Quand on regarde les films, la promesse du Crédit Agricole est forte mais manque singulièrement de preuves concrètes...... Alors que, et c'est là le paradoxe, si on en croit leur site internet, les actions du Crédit Agricole dans ce domaine sont nombreuses, diversifiées et réelles..... (micro crédit/financement des énergies renouvelables / réduction de l'empreinte écologique de l'entreprise Crédit Agricole....). Du coup, la campagne reste au niveau du spectacle (certes très bien réalisé) et ne peut toucher le cœur des gens .... Malgré la présence de Sean Connery, je pense qu' elle ne sera pas durable... En l'état........ !

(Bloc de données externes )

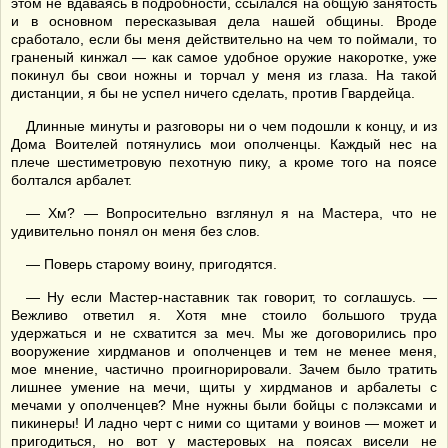
этом не вдаваясь в подробности, ссылался на общую занятость
и в основном пересказывая дела нашей общины. Вроде
сработало, если бы меня действительно на чем то поймали, то
граненый кинжал — как самое удобное оружие накоротке, уже
покинул бы свои ножны и торчал у меня из глаза. На такой
дистанции, я бы не успел ничего сделать, против Гвардейца.
Длинные минуты и разговоры ни о чем подошли к концу, и из
Дома Воителей потянулись мои ополченцы. Каждый нес на
плече шестиметровую пехотную пику, а кроме того на поясе
болтался арбалет.
— Хм? — Вопросительно взглянул я на Мастера, что не
удивительно понял он меня без слов.
— Поверь старому воину, пригодятся.
— Ну если Мастер-наставник так говорит, то соглашусь. —
Вежливо ответил я. Хотя мне стоило большого труда
удержаться и не схватится за меч. Мы же договорились про
вооружение хирдманов и ополченцев и тем не менее меня,
мое мнение, частично проигнорировали. Зачем было тратить
лишнее умение на мечи, щиты у хирдманов и арбалеты с
мечами у ополченцев? Мне нужны были бойцы с полэксами и
пикинеры! И ладно черт с ними со щитами у воинов — может и
пригодиться, но вот у мастеровых на поясах висели не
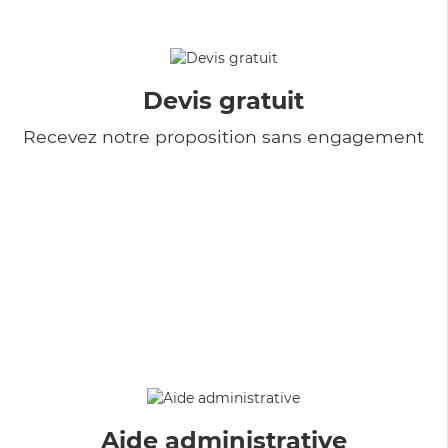
Devis gratuit
Recevez notre proposition sans engagement
Aide administrative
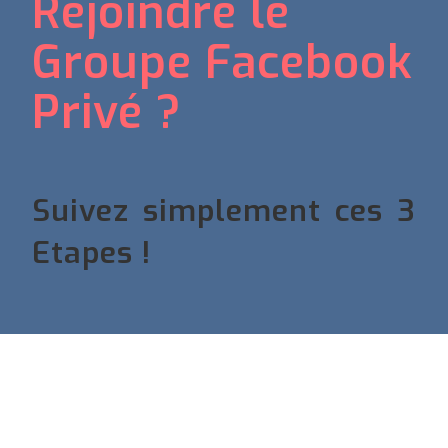
Rejoindre le
Groupe Facebook
Privé ?
Suivez simplement ces 3
Etapes !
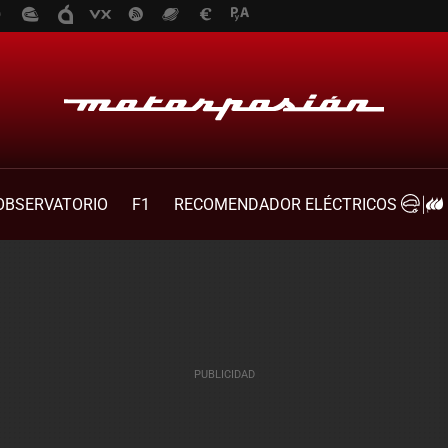
OBSERVATORIO
F1
RECOMENDADOR ELÉCTRICOS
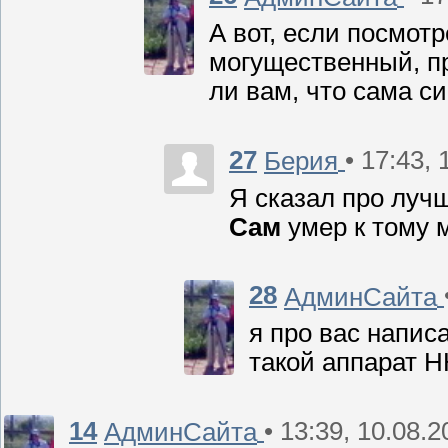
А вот, если посмотре
могущественный, пр
ли вам, что сама с
27
• 17:43,
Берия
Я сказал про лучш
Сам
умер к тому 
28
АдминСайта
я про вас напис
такой аппарат Н
14
• 13:39, 10.08.
АдминСайта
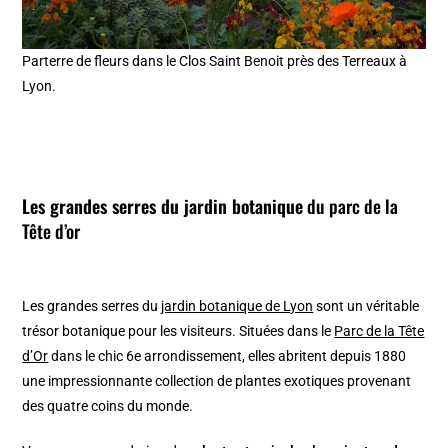
Parterre de fleurs dans le Clos Saint Benoit près des Terreaux à
Lyon.
Les grandes serres du jardin botanique
du parc de la
Tête d’or
Les grandes serres du
jardin botanique de Lyon
sont un véritable
trésor botanique pour les visiteurs. Situées dans le
Parc de la Tête
d’Or
dans le chic 6e arrondissement, elles abritent depuis 1880
une impressionnante collection de plantes exotiques provenant
des quatre coins du monde.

La question est bien entendu extrêmement complexe. Il me semble que cette campagne fasse preuve, dans sa conception et son traitement, d'une grande méconnaissance des sensibilités des publics de la banque. Le greenwashing procède, selon moi, de l' ignorance de certains annonceurs ou publicitaires (ou les deux) qui ne sont pas formés et construisent un discours très égo-centré sans prise en compte réelle des attentes de la société civile et des cibles. Mais c'est aussi une belle démonstration des limites d'une campagne internationale qui s'extraie des contingences locales et du coup, crée de la distance et de l'incompréhension.
Je suis d'accord avec Pierre Siquier, c'est insupportable et j'espère que nos paysans qui se sont surendettés à vie auprès du Crédit Agricole n'apprennent jamais le budget de cette campagne ni le cachet de Sean ...
PS/ L'Ademe prépare, en ce moment, avec l'ARPP, l'UDA et l'AACC un outils d'auto-évaluation destiné aux annonceurs et publicitaires pour éviter ce genre de dérapage. Cet outil est en test, ce mois, tout à la fois parmi des agences et annonceurs.
Greenlying...?
Il est certainement plus simple de faire des campagnes dites vertes que d'agir véritablement. Mais comment des marques et des agences de cet acabit pourraient verdir leur image sans prouver qu'elles sont responsables en matière d'environnement ou de croissance verte ? Si elles pratiquent le Greenlying (Greenwashing), ce petit jeu s'il est faux se retournera contre elles. De plus le public est submergé de messages similaires sur le thème de l'écologie, des messages souvent creux, toutes les marques sont vertes ou repeignent leur logo en vert. Elles doivent faire preuve de plus de créativité sous peine d'être inaudibles. Laisser le vert de façade et communiquer vrai, construire sa légitimité autour des actions et non de l'image...c'est aussi ça être responsable.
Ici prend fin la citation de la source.